# How to grow multifloral paph? Need help.



## PaphGuy (Sep 20, 2022)

Hi all, I have been a member of Slippertalk for 14 years, but never really participate.
I need help with multifloral paph. I have grown a very small numbers of them, so far, I have never lost one. I keep in the dry side.
However, I happened to watch Norman Fang podcast regarding multifloral paphs. He said if we are not sure whether to water them or not, we should just water them.
From your experiences, should multifloral paphs be kept at more moist side or dry side? Really appreciate any respond.

PaphGuy!


----------



## Linus_Cello (Sep 20, 2022)

If it's warm, moist; if cold, dry.


----------



## emydura (Sep 21, 2022)

I watched that Norman Fang video too. 

The advice that you generally hear in relation to watering is, if in doubt don't water. All the warnings are about the dangers of too much watering. I was petrified to turn the tap on. The result was for the first 10 years, I grossly under-watered my Paphs. I agree with Norman. If in doubt, water. Multi-florals in particular love water. I think your plants will do best when you start getting green moss growing over the top of your mix. Your mix needs to be kept quite moist for that to happen and not dry out too much. To get multi-florals with high flower counts, you need big leaves and to get big leaves your plants need a lot of water. Just make sure you repot regularly so the potting mix doesn't break down, otherwise you will rot the roots.


----------



## Ozpaph (Sep 21, 2022)

and fertilize. Per Ray, I aim for 100ppm Nitrogen.


----------



## Ray (Sep 21, 2022)

I have concluded that “grow on the dry side” is yet another residual byproduct of the fallacious “orchids must dry out between waterings”. One apparent important factor is airiness, or if you prefer, the air/water ratio (AWR). Another is exposure duration, which may work counter to that ratio.

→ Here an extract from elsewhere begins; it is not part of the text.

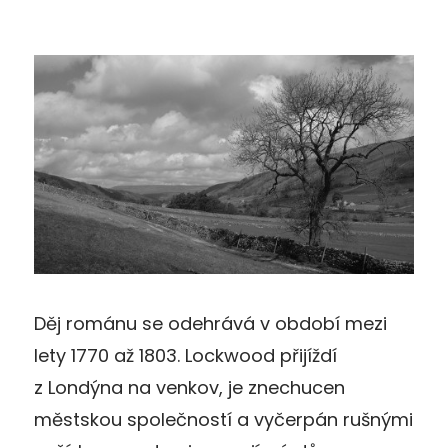
Děj románu se odehrává v období mezi
lety 1770 až 1803. Lockwood přijíždí
z Londýna na venkov, je znechucen
městskou společností a vyčerpán rušnými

A vanda in an open basket has an infinite air supply, so needs a LOT of water to compensate. Also, since there is no medium to hold water for future uptake, the exposure duration (and volume held) is only that caught by the velamen during watering (and that has an impact of feeding, too).

Paphs, on the other hand, tend to grow with their roots spread widely in that soil/leaf litter interface on the forest floor. The amount of moisture held there tends to be limited - still airy but a lower air/water ratio than that of a vanda - and the moisture level is relatively constant, after a rainfall trickles away.

That said, while every plant has its own ideal AWR, they all have some flexibility in it, once the roots have grown to function optimally with a different one.

The bottom line is that water is the true driving force for growth. An infrequent contributor here, Naoki Takebayashi, a professor at U of Alaska, Anchorage, once sent me the calculations of the chemical processes that fix carbon in plants - that is, growth. In order for a plant to add one pound of mass (and that’s a long time with most orchids), it must absorb and process about 200 pounds of water, but only about 5 grams of NPK fertilizer. Then if we add transpiration losses to that, which has been estimated to be 95+% of the water absorbed, that would mean that a plant must absorb about *5 tons* of water to gain that pound. I don’t know how well that transpiration percentage applies to paphs or orchids in general, but it is bound to be a significant multiplier, no matter what. Then let’s add to that the amount of water that just pours through our pots!

Use an airy medium and pour it on!


----------



## Mafate (Sep 21, 2022)

Ozpaph said:


> and fertilize. Per Ray, I aim for 100ppm Nitrogen.


Hi, what do you mean when you say "Per Ray"? Sorry, I am French and my English is not that good...


----------



## southernbelle (Sep 21, 2022)

Mafate said:


> Hi, what do you mean when you say "Per Ray"? Sorry, I am French and my English is not that good...


Ray Barkalow “Ray” who posted above. His website First Rays has a lot of excellent info.


----------



## Ozpaph (Sep 23, 2022)

Go to Ray's website; sound advice


----------